Mais, avec l'approbation de son chef, le violoneux introduisit une toute nouvelle manière d'enseigner. Plus de règle pour les doigts coupables, plus de piquet ni de taloche. Son violon était sa seule arme, son seul outil, son seul guide-âne. Et son amour pour les petits élèves.
Et c'est l'air de la bienvenue, comme on l'appelait maintenant, qui lui servait par exemple pour enfoncer l'alphabet dans les crânes récalcitrants.

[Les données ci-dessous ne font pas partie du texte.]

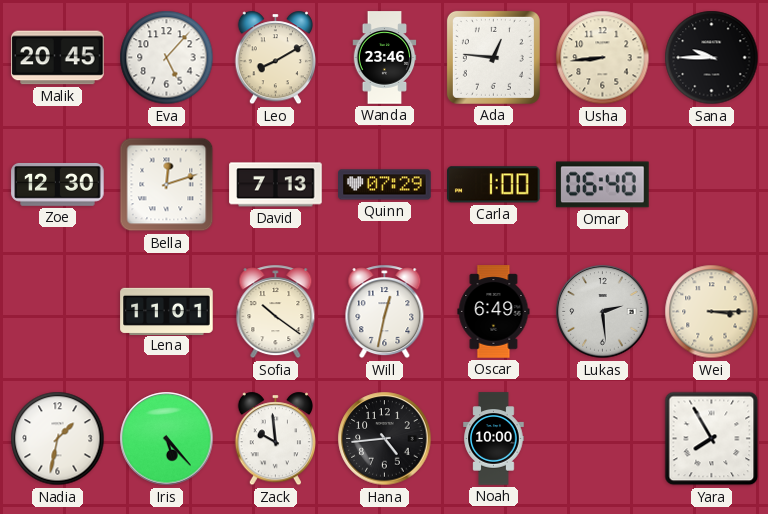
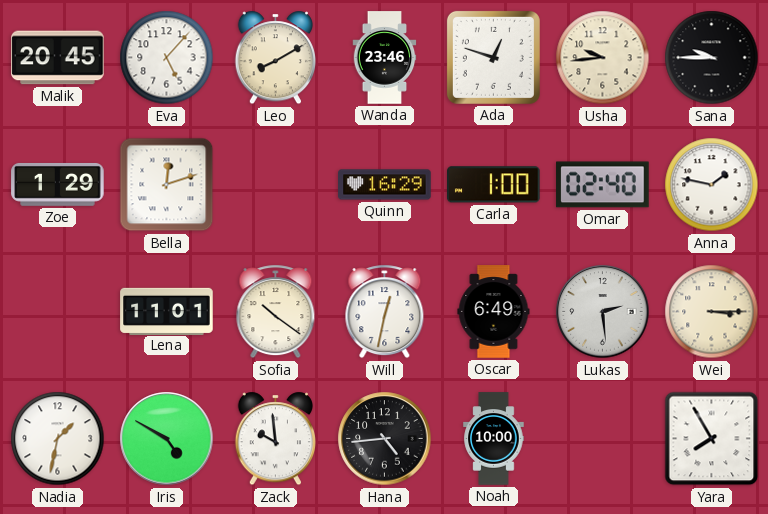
Ada: 12:46 -> 12:48
Usha: 8:44 -> 9:44
Zoe: 12:30 -> 1:29
David: 7:13 -> none
Quinn: 07:29 -> 16:29
Omar: 06:40 -> 02:40
Anna: none -> 1:47
Iris: 5:23 -> 4:50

Il avait inventé une chanson très simple sur cet air, dans laquelle le motif du début devenait un attribut de D.eu dont l'initiale suivait les vingt-deux lettres dans l'ordre traditionnel, et dont tout le reste n'était que refrain entraînant :
" Adir hou, Bochur hou, godaul hou, pixné zeyseau zekorauz..." "Lui, le Fort ; Lui, le Distingué ; Lui, le Grand, reconstruira bientôt son Temple. Prochainement, prochainement, bientôt, de notre vivant ! D.eu, construis, D.eu construis Ton Temple prochainement !..."Et les petits se mettaient avec ardeur à l'étude, sous le règne de la musique qui leur apportait la connaissance sur un plateau si odorant. Et, quand ils avaient été bien sages, ils avaient droit à l'exécution d'un autre morceau, de ceux que Vital avait apportés d'Avignon, ou bien de ceux que maladroitement il s'efforçait de fabriquer. Car son inspiration d'un jour de désespoir, qui lui avait donné son air, ne voulait pas se renouveler.

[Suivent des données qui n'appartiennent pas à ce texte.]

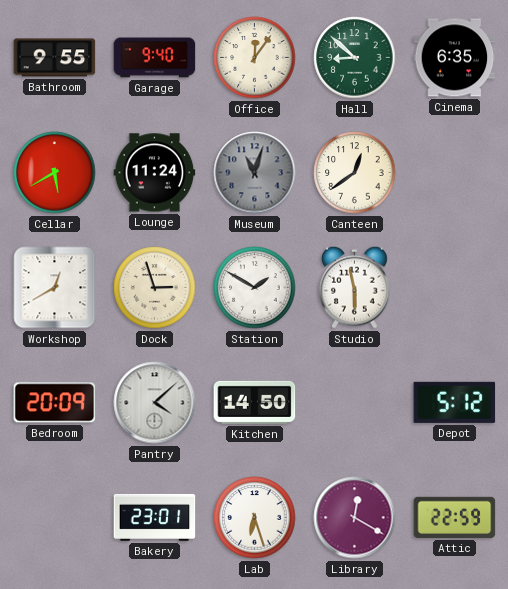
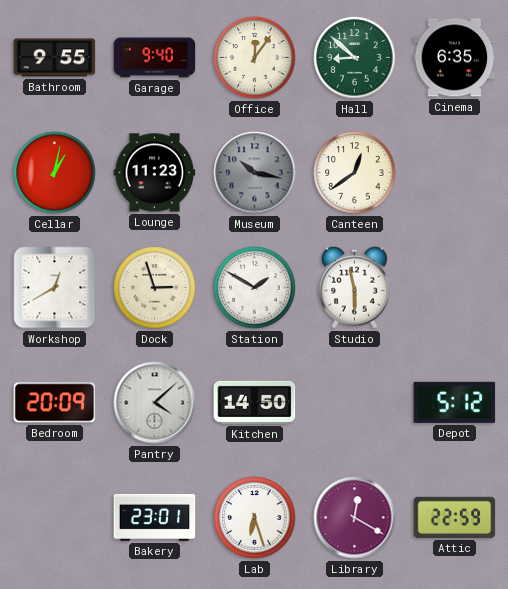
Cellar: 5:40 -> 1:02
Lounge: 11:24 -> 11:23
Museum: 11:03 -> 10:17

La même ritournelle lui servit pour habituer les enfants à bien prononcer le dialecte germanique dont on usait couramment. Et les murs de Thann tremblaient à l'écho de la maisonnette magique d'où sortaient constamment des voix d'enfants chantonnantes et le gazouillis d'argent d'une viole bien vieillie.

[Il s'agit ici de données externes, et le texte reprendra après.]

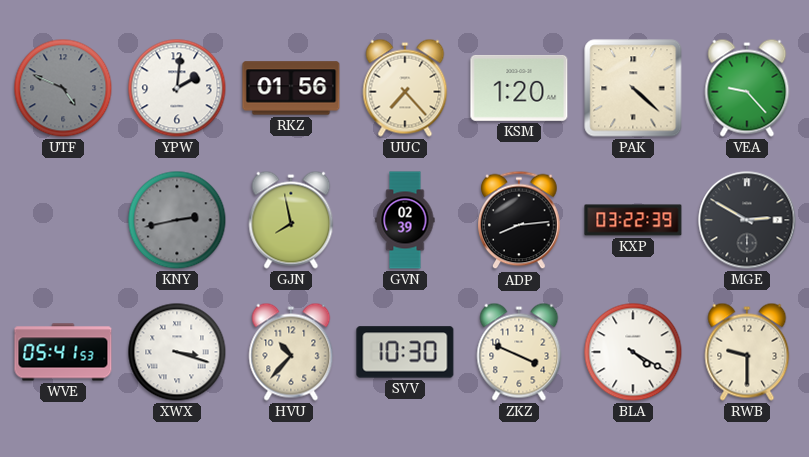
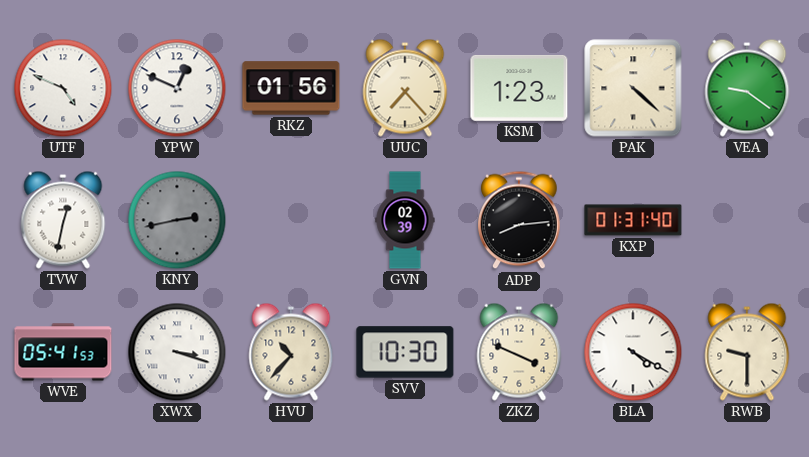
UTF dial: grey -> white
YPW: 2:01 -> 12:49
KSM: 1:20 -> 1:23
VEA: 9:23 -> 9:21
TVW: none -> 12:32
GJN: 7:58 -> none
KXP: 03:22 -> 01:31
MGE: 2:50 -> none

Et en même temps que les sciences utiles, s'imprimaient dans les têtes avides le respect et l'amour de D.eu, et l'espoir, le Grand Espoir, de la fin des temps.
A chaque instant d'une existence semée de traquenards et de méfiance, tous ceux qui avaient appris à lire avec Vital d'Avignon retrouveraient au fond de leur âme, dès qu'il serit besoin, une tapisserie claire de musique dont les reflets illumineraient les ombres de la misère et, qui sait ? du martyre.
u coeur du musicien lui-même, il n'y avait que du soleil. Et, sous le sapins poudreux de la route de Ferrette, par laquelle il avait traîné autrefois sa pauvreté sans trêve et sa mélancolie, il se fiança, par une belle journée de printemps, avec Elle, la sourde-muette, et pour ne pas dépenser le prix d'un festin de plus, la cérémonie fut fixée à la veille de Pessah. Et c'est dans un grand Séder en commun que furent chantées en choeur par tous les juifs de Thann les ritournelles qui avaient fait la gloire du marié.
Aussi, c'est depuis la Pâque de 1365 qu'Adir Hou est devenu, chez les juifs septentrionaux, le clou de la liturgie pascale.